ASSIGNMENT. For the word "Behavior", count the lines below that contain it. Give the number alone.

START AVAILABLE RECORDS

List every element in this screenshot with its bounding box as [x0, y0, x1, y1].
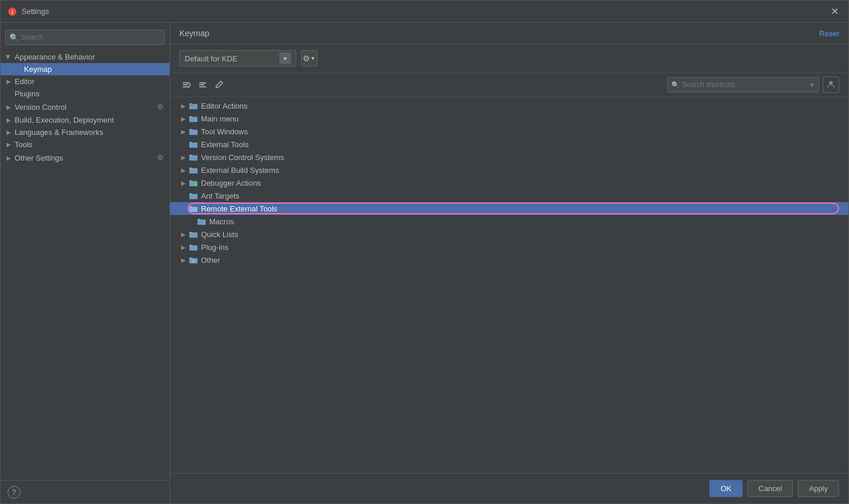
- sidebar-bottom: ?: [1, 480, 169, 503]
- folder-icon: [189, 101, 198, 110]
- sidebar-item-tools[interactable]: ▶ Tools: [1, 138, 169, 151]
- sidebar-item-appearance[interactable]: ▶ Appearance & Behavior: [1, 51, 169, 63]
- settings-window: i Settings ✕ 🔍 ▶ Appearance & Behavior ▶: [0, 0, 849, 504]
- sidebar-item-languages[interactable]: ▶ Languages & Frameworks: [1, 126, 169, 138]
- sidebar-item-other-settings[interactable]: ▶ Other Settings ⚙: [1, 151, 169, 165]
- tree-item-other[interactable]: ▶ ≡ Other: [170, 253, 848, 266]
- sidebar-item-editor[interactable]: ▶ Editor: [1, 75, 169, 88]
- expand-all-button[interactable]: [179, 78, 193, 92]
- svg-rect-5: [189, 103, 192, 105]
- svg-rect-27: [189, 232, 192, 233]
- window-title: Settings: [22, 7, 827, 16]
- tree-item-vcs[interactable]: ▶ Version Control Systems: [170, 151, 848, 164]
- expand-arrow-icon: ▶: [179, 127, 188, 135]
- sidebar-search-box[interactable]: 🔍: [5, 30, 165, 45]
- svg-rect-12: [189, 155, 197, 161]
- apply-button[interactable]: Apply: [798, 480, 839, 497]
- search-icon: 🔍: [9, 33, 19, 42]
- tree-search-box[interactable]: 🔍 ▼: [667, 77, 819, 92]
- folder-icon: [189, 230, 198, 239]
- folder-icon: [189, 165, 198, 175]
- folder-icon: [197, 217, 206, 226]
- gear-icon[interactable]: ⚙: [156, 152, 165, 163]
- reset-button[interactable]: Reset: [819, 29, 839, 38]
- tree-item-label: Debugger Actions: [201, 179, 261, 187]
- sidebar-item-build[interactable]: ▶ Build, Execution, Deployment: [1, 114, 169, 126]
- expand-arrow-icon: ▶: [5, 103, 12, 110]
- tree-item-ext-build[interactable]: ▶ External Build Systems: [170, 164, 848, 176]
- dropdown-arrow-icon: ▼: [279, 53, 291, 64]
- dropdown-small-icon[interactable]: ▼: [809, 82, 815, 88]
- folder-icon: [189, 140, 198, 149]
- ok-button[interactable]: OK: [709, 480, 743, 497]
- main-content: 🔍 ▶ Appearance & Behavior ▶ Keymap ▶ Edi…: [1, 23, 848, 503]
- cancel-button[interactable]: Cancel: [747, 480, 793, 497]
- tree-item-editor-actions[interactable]: ▶ Editor Actions: [170, 99, 848, 112]
- keymap-controls: Default for KDE ▼ ⚙▼: [170, 44, 848, 73]
- svg-rect-23: [189, 206, 192, 207]
- sidebar-item-label: Languages & Frameworks: [15, 128, 103, 137]
- sidebar-item-keymap[interactable]: ▶ Keymap: [1, 63, 169, 75]
- tree-item-label: External Tools: [201, 140, 248, 149]
- expand-arrow-icon: ▶: [179, 102, 188, 110]
- sidebar-item-plugins[interactable]: ▶ Plugins: [1, 88, 169, 100]
- tree-item-plug-ins[interactable]: ▶ Plug-ins: [170, 241, 848, 253]
- tree-item-quick-lists[interactable]: ▶ Quick Lists: [170, 228, 848, 241]
- expand-arrow-icon: ▶: [5, 117, 12, 124]
- sidebar-item-label: Other Settings: [15, 154, 63, 162]
- sidebar-item-label: Plugins: [15, 89, 40, 98]
- sidebar-item-label: Version Control: [15, 103, 67, 112]
- keymap-dropdown[interactable]: Default for KDE ▼: [179, 50, 296, 67]
- tree-item-label: Editor Actions: [201, 102, 248, 110]
- svg-rect-9: [189, 129, 192, 130]
- expand-arrow-icon: ▶: [179, 114, 188, 123]
- gear-icon[interactable]: ⚙: [156, 102, 165, 112]
- svg-text:✓: ✓: [194, 182, 196, 186]
- sidebar-search-input[interactable]: [21, 33, 161, 41]
- expand-arrow-icon: ▶: [5, 141, 12, 148]
- svg-rect-11: [189, 142, 192, 143]
- svg-rect-8: [189, 130, 197, 135]
- svg-text:≡: ≡: [192, 259, 195, 263]
- edit-button[interactable]: [212, 78, 226, 92]
- svg-rect-26: [189, 232, 197, 238]
- tree-item-main-menu[interactable]: ▶ Main menu: [170, 112, 848, 125]
- panel-header: Keymap Reset: [170, 23, 848, 44]
- right-panel: Keymap Reset Default for KDE ▼ ⚙▼: [170, 23, 848, 503]
- collapse-all-button[interactable]: [196, 78, 210, 92]
- bottom-bar: OK Cancel Apply: [170, 473, 848, 503]
- svg-rect-22: [189, 207, 197, 212]
- keymap-value: Default for KDE: [185, 54, 277, 63]
- tree-item-tool-windows[interactable]: ▶ Tool Windows: [170, 125, 848, 138]
- folder-icon: [189, 127, 198, 136]
- user-icon[interactable]: [823, 77, 839, 93]
- tree-content: ▶ Editor Actions ▶ Main menu ▶: [170, 97, 848, 473]
- folder-icon: [189, 152, 198, 162]
- tree-item-ant-targets[interactable]: ▶ Ant Targets: [170, 189, 848, 202]
- tree-item-label: Macros: [209, 217, 234, 226]
- close-button[interactable]: ✕: [827, 5, 841, 19]
- panel-title: Keymap: [179, 29, 819, 38]
- tree-item-debugger-actions[interactable]: ▶ ✓ Debugger Actions: [170, 176, 848, 189]
- svg-rect-24: [197, 220, 206, 225]
- tree-item-external-tools[interactable]: ▶ External Tools: [170, 138, 848, 151]
- search-icon: 🔍: [671, 81, 680, 89]
- expand-arrow-icon: ▶: [5, 154, 12, 161]
- tree-item-remote-external-tools[interactable]: ▶ Remote External Tools: [170, 202, 848, 215]
- svg-rect-28: [189, 245, 197, 251]
- folder-icon: ≡: [189, 255, 198, 265]
- help-button[interactable]: ?: [8, 486, 20, 499]
- svg-rect-14: [189, 168, 197, 173]
- tree-item-macros[interactable]: ▶ Macros: [170, 215, 848, 228]
- tree-item-label: Remote External Tools: [201, 204, 278, 213]
- tree-item-label: Ant Targets: [201, 192, 240, 200]
- tree-search-input[interactable]: [682, 81, 809, 89]
- tree-toolbar: 🔍 ▼: [170, 73, 848, 97]
- sidebar-item-version-control[interactable]: ▶ Version Control ⚙: [1, 100, 169, 114]
- keymap-gear-button[interactable]: ⚙▼: [301, 50, 317, 67]
- app-icon: i: [8, 7, 17, 16]
- svg-rect-17: [189, 180, 192, 182]
- sidebar-tree: ▶ Appearance & Behavior ▶ Keymap ▶ Edito…: [1, 50, 169, 480]
- tree-item-label: Quick Lists: [201, 230, 238, 239]
- svg-point-2: [829, 81, 833, 85]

END AVAILABLE RECORDS

EXERCISE RESPONSE. 4